With mortgage lenders tightening their lending requirements, getting approved for a mortgage has never been harder. Conventional mortgage loans remain a popular choice for many home buyers, but if you’re unable to qualify for a conventional mortgage due to down payment and credit score requirements, you might be eligible for an FHA mortgage loan.
FHA home loans are mortgages insured or guaranteed by the Federal Housing Administration. Understand, however, that the FHA is not a bank, nor does the agency issue loans. An FHA guarantee means that your lender will receive funds from the Federal Housing Administration if you default on the loan.
FHA loans are ideal if you have less-than-perfect credit, as well as limited funds for a down payment or closing costs. However, there is a fee for FHA mortgages. Borrowers pay a 1 percent upfront mortgage insurance premium, plus a low monthly fee.
There are no income limits for FHA loans, thus practically anyone can qualify for this type of mortgage.
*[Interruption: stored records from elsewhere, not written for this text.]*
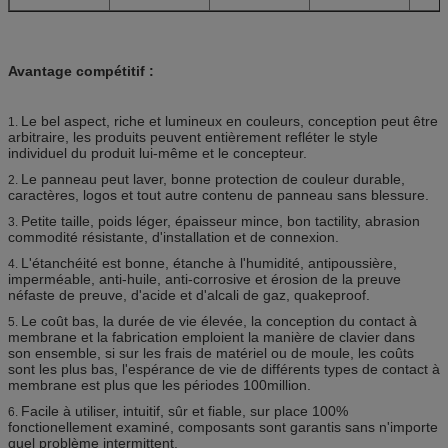
Avantage compétitif :
Le bel aspect, riche et lumineux en couleurs, conception peut être
1.
arbitraire, les produits peuvent entièrement refléter le style
individuel du produit lui-même et le concepteur.
Le panneau peut laver, bonne protection de couleur durable,
2.
caractères, logos et tout autre contenu de panneau sans blessure.
Petite taille, poids léger, épaisseur mince, bon tactility, abrasion
3.
commodité résistante, d'installation et de connexion.
L'étanchéité est bonne, étanche à l'humidité, antipoussière,
4.
imperméable, anti-huile, anti-corrosive et érosion de la preuve
néfaste de preuve, d'acide et d'alcali de gaz, quakeproof.
Le coût bas, la durée de vie élevée, la conception du contact à
5.
membrane et la fabrication emploient la manière de clavier dans
son ensemble, si sur les frais de matériel ou de moule, les coûts
sont les plus bas, l'espérance de vie de différents types de contact à
membrane est plus que les périodes 100million.
Facile à utiliser, intuitif, sûr et fiable, sur place 100%
6.
fonctionellement examiné, composants sont garantis sans n'importe
quel problème intermittent.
However, there are limits regarding how much you can borrow, which varies by city and state.
Unfortunately, every lender does not offer FHA home loans. While FHA loans are easier to obtain than conventional mortgage loans, there are specific regulations attached to these loans, and lenders must carefully adhere to these regulations in order for loans to be guaranteed by the agency.
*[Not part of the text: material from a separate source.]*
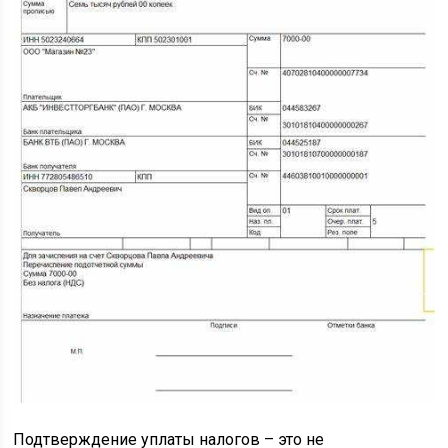
Подтверждение уплаты налогов – это не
Because FHA loans vary from conventional mortgage loans, it’s imperative that you understand the requirements before applying. Because these loans are insured by the federal government, an FHA loan entails a lot of documentation. Be prepared to show bank statements, investment statements, tax returns for the past two years, recent paycheck stubs and a year-to-date Profit and Loss statement (if self-employed).
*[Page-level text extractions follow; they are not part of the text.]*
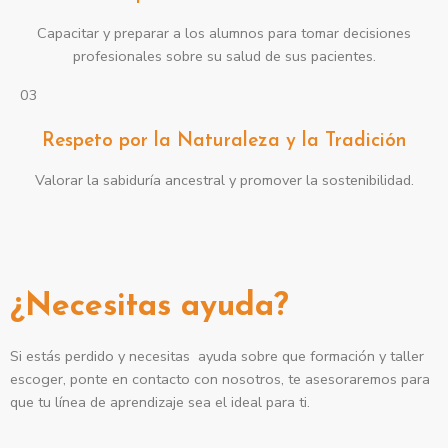
Capacitar y preparar a los alumnos para tomar decisiones
profesionales sobre su salud de sus pacientes.
03
Respeto por la Naturaleza y la Tradición
Valorar la sabiduría ancestral y promover la sostenibilidad.
ESCUELA AFIC
¿Necesitas ayuda?
Si estás perdido y necesitas ayuda sobre que formación y taller
escoger, ponte en contacto con nosotros, te asesoraremos para
que tu línea de aprendizaje sea el ideal para ti.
An FHA mortgage requires 24 months of consistent employment, ideally with the same employer. If you change employment within this two-year period, you must remain in the same line of work. Additionally, your income must remain the same or increase during this two-year period.
The FHA offers relaxed credit score requirements, with many applicants qualifying for financing with credit scores as low as 620. However, you must wait two years after a bankruptcy and three years after a home foreclosure to apply for an FHA mortgage loan. Plus, you can have no more than two 30-day late payments in a 24-month period.
Your existing debts also factor into the approval process, and high balances on credit cards and loans can affect your buying power. When applying for an FHA mortgage loan, the housing payment on your new mortgage cannot exceed 30 percent of your gross monthly income. For example, if your gross monthly income equals $3,000, your mortgage payment cannot exceed $900.
Like conventional mortgage loans, FHA loans have down payment requirements and closing costs. But while conventional mortgages require a minimum of 5 percent down, FHA home loans only require a 3.5 percent down payment. Closing costs can range between 3 and 5 percent depending on the location. However, the FHA does allow sell contributions up to 6 percent of the sale price.